→ **Instructions to follow**
The lines wanted are those in the data below that include "WordPress".

[Data excerpts]
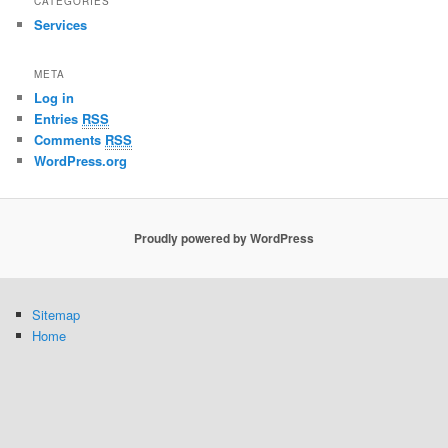
CATEGORIES
Services
META
Log in
Entries
RSS
Comments
RSS
WordPress.org
Proudly powered by WordPress
Sitemap
Home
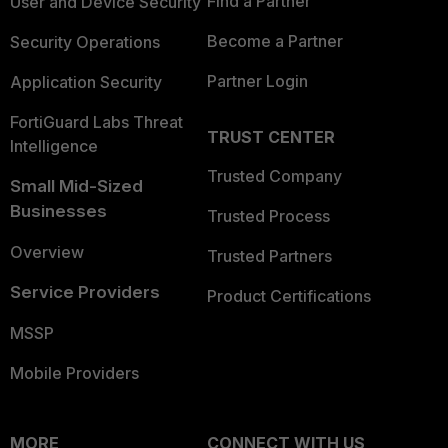
Find a Partner
User and Device Security
Become a Partner
Security Operations
Partner Login
Application Security
FortiGuard Labs Threat
TRUST CENTER
Intelligence
Trusted Company
Small Mid-Sized
Businesses
Trusted Process
Overview
Trusted Partners
Service Providers
Product Certifications
MSSP
Mobile Providers
MORE
CONNECT WITH US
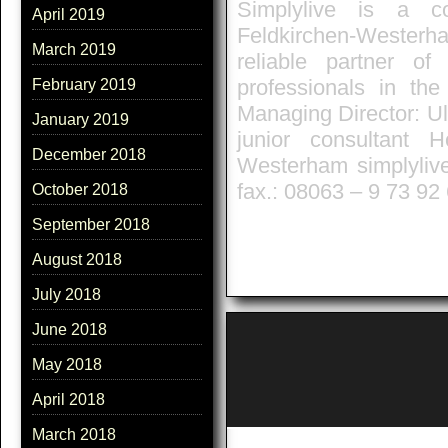
Simplylive is a co
April 2019
Feldkirchen-Westerh
March 2019
reliable partner o
professionals in the
February 2019
Managing Director: Ul
January 2019
junior consultant 
December 2018
Westerham simplyliv
fax.: 08063 – 9 73 92
October 2018
September 2018
August 2018
July 2018
June 2018
May 2018
April 2018
March 2018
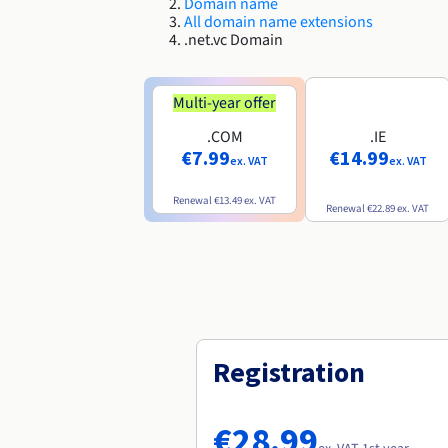
Domain name
All domain name extensions
.net.vc Domain
Multi-year offer
.COM
.IE
€7.99
€14.99
ex. VAT
ex. VAT
Renewal
€13.49
ex. VAT
Renewal
€22.89
ex. VAT
Registration
€28.99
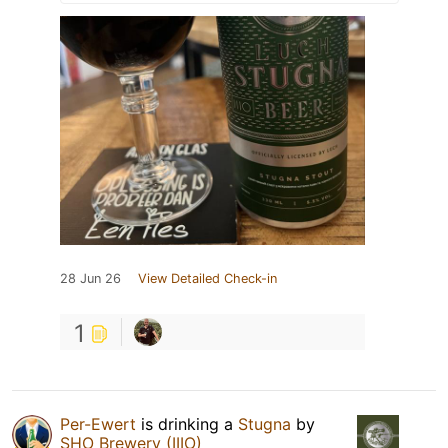
28 Jun 26
View Detailed Check-in
1
Per-Ewert
is drinking a
Stugna
by
SHO Brewery (IIIO)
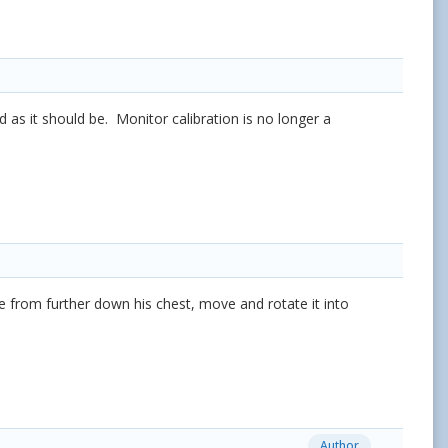
as it should be. Monitor calibration is no longer a
ime from further down his chest, move and rotate it into
Author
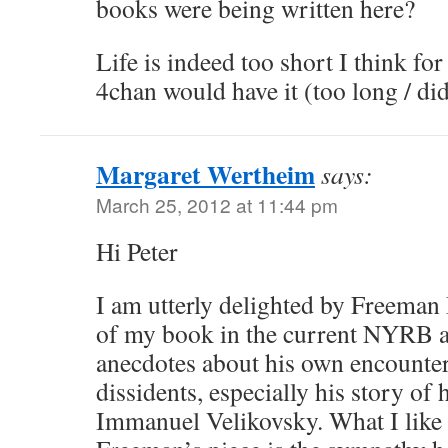
books were being written here?
Life is indeed too short I think f
4chan would have it (too long / did
Margaret Wertheim
says:
March 25, 2012 at 11:44 pm
Hi Peter
I am utterly delighted by Freeman
of my book in the current NYRB 
anecdotes about his own encounter
dissidents, especially his story of 
Immanuel Velikovsky. What I like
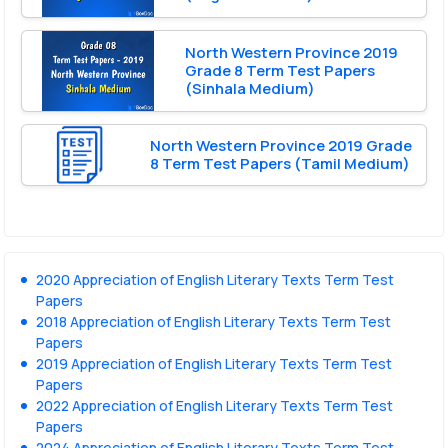
North Western Province 2019
Grade 8 Term Test Papers
(Sinhala Medium)
North Western Province 2019 Grade
8 Term Test Papers (Tamil Medium)
2020 Appreciation of English Literary Texts Term Test
Papers
2018 Appreciation of English Literary Texts Term Test
Papers
2019 Appreciation of English Literary Texts Term Test
Papers
2022 Appreciation of English Literary Texts Term Test
Papers
2024 Appreciation of English Literary Texts Term Test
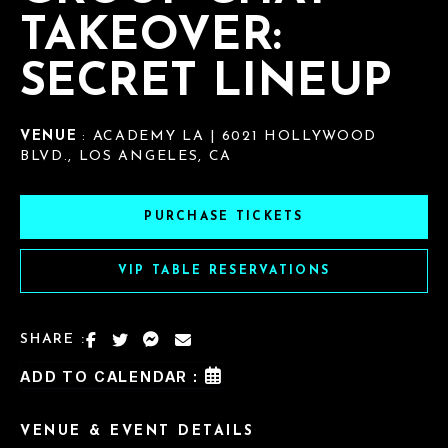
TAKEOVER:
SECRET LINEUP
VENUE
: ACADEMY LA | 6021 HOLLYWOOD
BLVD., LOS ANGELES, CA
PURCHASE TICKETS
VIP TABLE RESERVATIONS
SHARE :
ADD TO CALENDAR :
VENUE & EVENT DETAILS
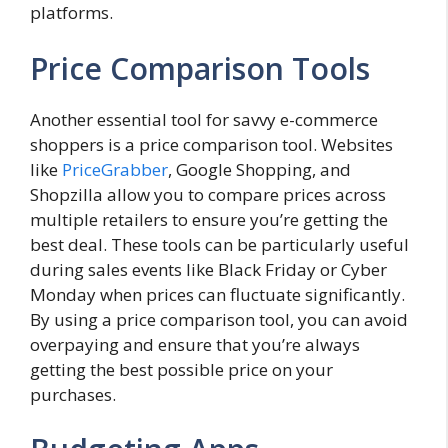
platforms.
Price Comparison Tools
Another essential tool for savvy e-commerce
shoppers is a price comparison tool. Websites
like
PriceGrabber
, Google Shopping, and
Shopzilla allow you to compare prices across
multiple retailers to ensure you’re getting the
best deal. These tools can be particularly useful
during sales events like Black Friday or Cyber
Monday when prices can fluctuate significantly.
By using a price comparison tool, you can avoid
overpaying and ensure that you’re always
getting the best possible price on your
purchases.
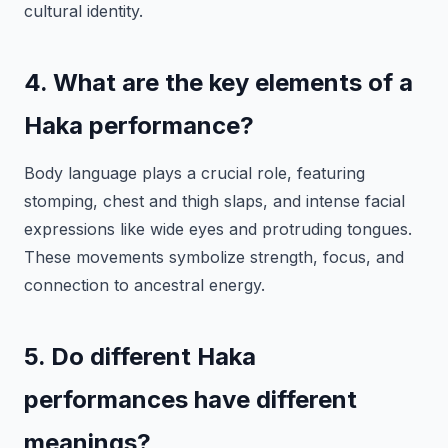
cultural identity.
4. What are the key elements of a
Haka performance?
Body language plays a crucial role, featuring
stomping, chest and thigh slaps, and intense facial
expressions like wide eyes and protruding tongues.
These movements symbolize strength, focus, and
connection to ancestral energy.
5. Do different Haka
performances have different
meanings?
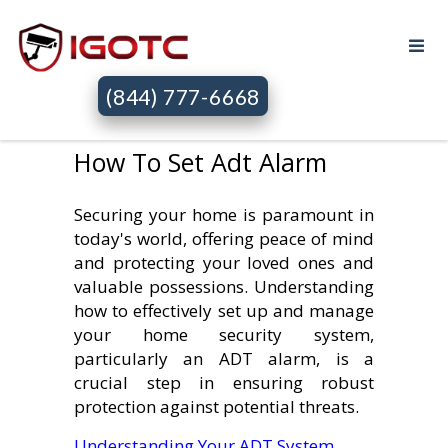
(844) 777-6668
How To Set Adt Alarm
Securing your home is paramount in
today's world, offering peace of mind
and protecting your loved ones and
valuable possessions. Understanding
how to effectively set up and manage
your home security system,
particularly an ADT alarm, is a
crucial step in ensuring robust
protection against potential threats.
Understanding Your ADT System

→ **Output**
WordPress.org
Proudly powered by WordPress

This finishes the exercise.